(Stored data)
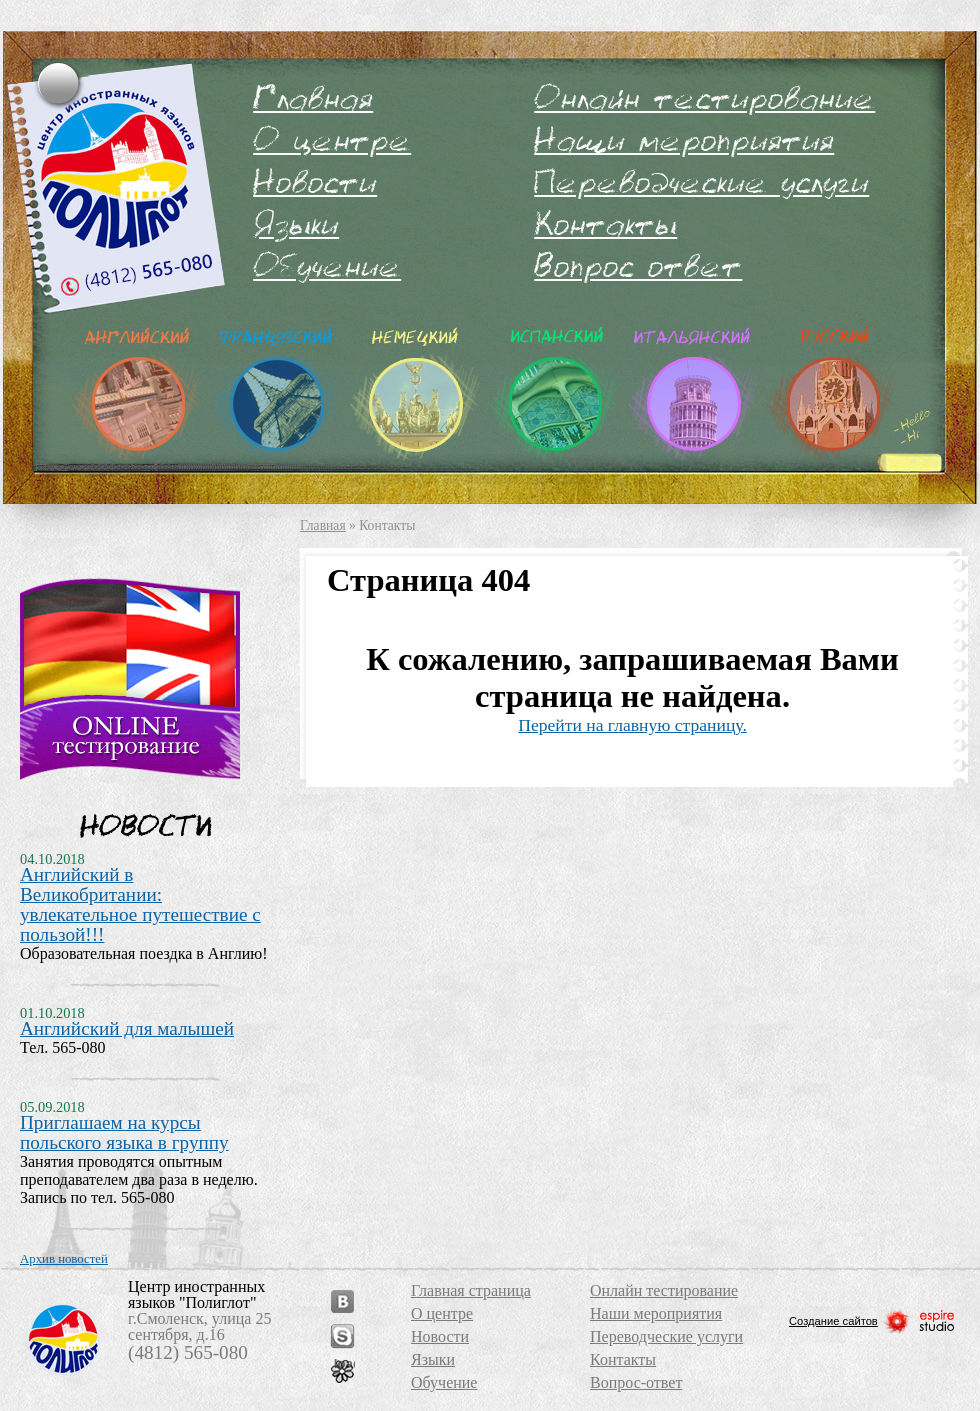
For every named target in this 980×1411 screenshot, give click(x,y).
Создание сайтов (873, 1321)
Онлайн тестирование (704, 98)
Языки (296, 224)
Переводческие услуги (701, 182)
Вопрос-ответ (638, 266)
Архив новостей (64, 1259)
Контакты (605, 224)
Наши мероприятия (684, 140)
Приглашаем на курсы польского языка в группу (124, 1132)
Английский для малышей (127, 1028)
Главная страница (471, 1290)
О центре (332, 140)
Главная (313, 98)
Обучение (327, 266)
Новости (315, 182)
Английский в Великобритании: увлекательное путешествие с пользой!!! (140, 904)
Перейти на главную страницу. (632, 725)
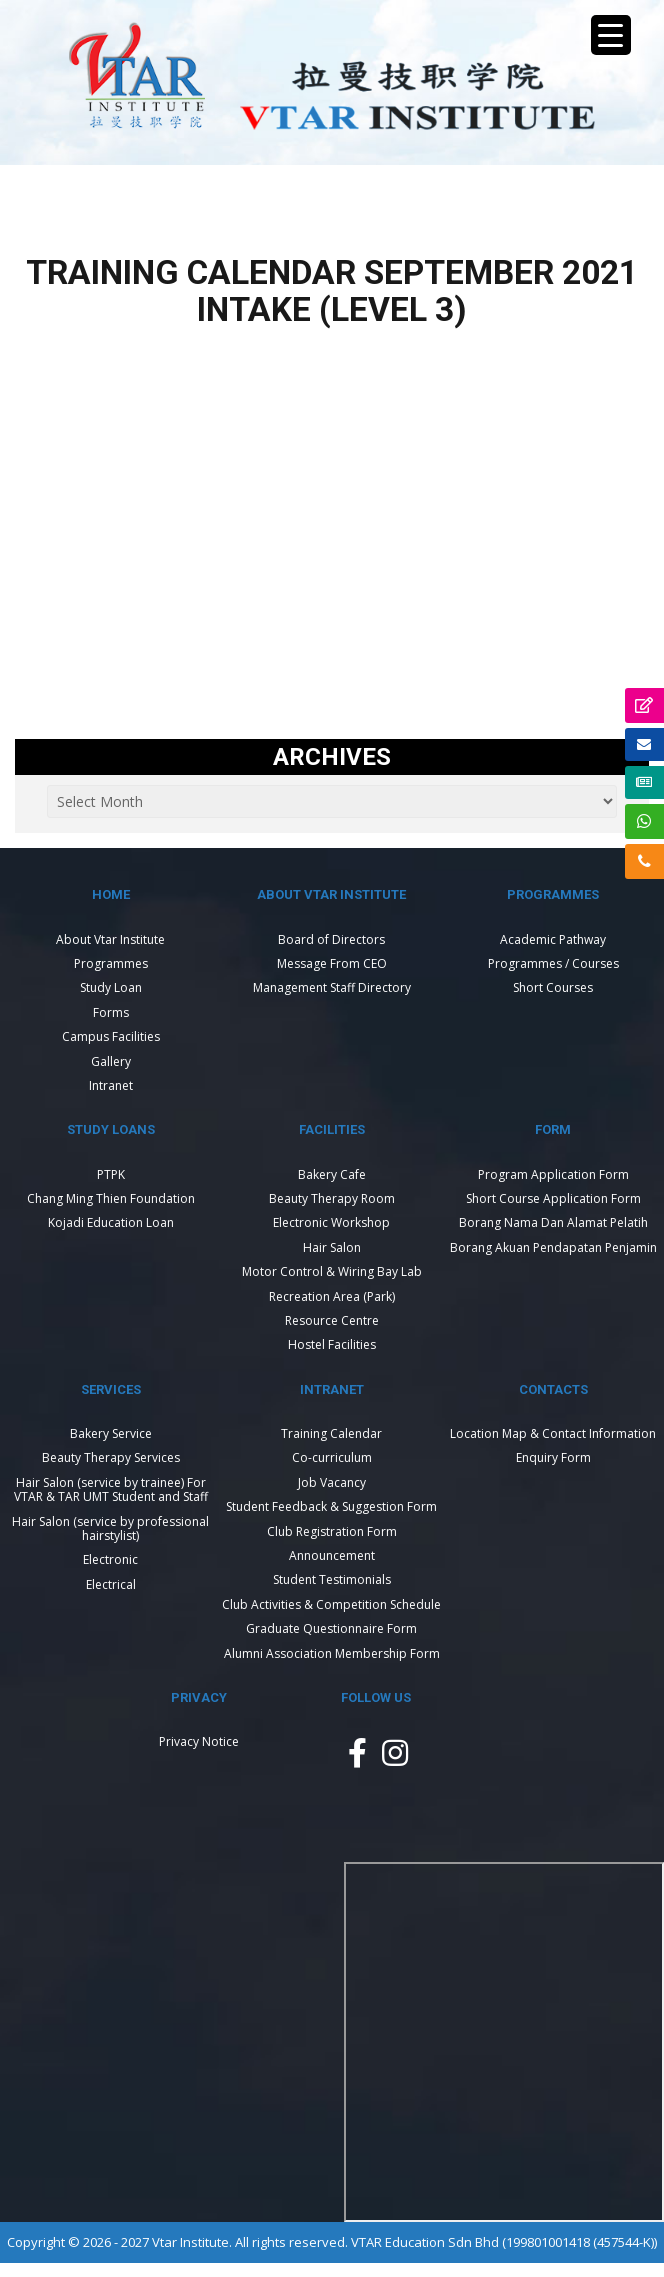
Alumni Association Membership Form (332, 1653)
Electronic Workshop (331, 1222)
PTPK (111, 1174)
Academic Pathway (553, 939)
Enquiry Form (553, 1457)
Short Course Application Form (553, 1198)
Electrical (111, 1584)
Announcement (332, 1555)
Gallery (111, 1061)
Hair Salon (332, 1247)
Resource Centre (332, 1320)
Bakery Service (111, 1433)
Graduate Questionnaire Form (331, 1628)
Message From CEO (332, 963)
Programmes (111, 963)
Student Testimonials (332, 1579)
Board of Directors (331, 939)
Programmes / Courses (553, 963)
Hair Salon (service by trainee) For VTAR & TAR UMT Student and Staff (111, 1489)
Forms (111, 1012)
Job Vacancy (332, 1482)
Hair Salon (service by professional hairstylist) (110, 1528)
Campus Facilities (111, 1036)
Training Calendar (331, 1433)
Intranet (111, 1085)
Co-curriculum (332, 1457)
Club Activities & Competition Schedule (331, 1604)
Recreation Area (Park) (332, 1296)
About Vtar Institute (110, 939)
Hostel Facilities (332, 1344)
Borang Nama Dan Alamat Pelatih (553, 1222)
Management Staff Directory (332, 987)
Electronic (110, 1559)
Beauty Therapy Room (332, 1198)
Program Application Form (553, 1174)
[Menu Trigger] (611, 35)
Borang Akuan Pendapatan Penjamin (553, 1247)
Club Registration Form (332, 1531)
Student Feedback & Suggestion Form (331, 1506)
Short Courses (553, 987)
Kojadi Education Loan (111, 1222)
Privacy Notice (199, 1741)
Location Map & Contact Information (553, 1433)
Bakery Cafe (332, 1174)
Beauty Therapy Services (111, 1457)
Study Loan (111, 987)
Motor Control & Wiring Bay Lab (332, 1271)
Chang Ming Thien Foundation (111, 1198)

> **What you should do**:
Within the entries above, find the string "Hair" and return each line that holds it.

> **Answer below**:
Hair Salon (332, 1247)
Hair Salon (service by trainee) For VTAR & TAR UMT Student and Staff (111, 1489)
Hair Salon (service by professional hairstylist) (110, 1528)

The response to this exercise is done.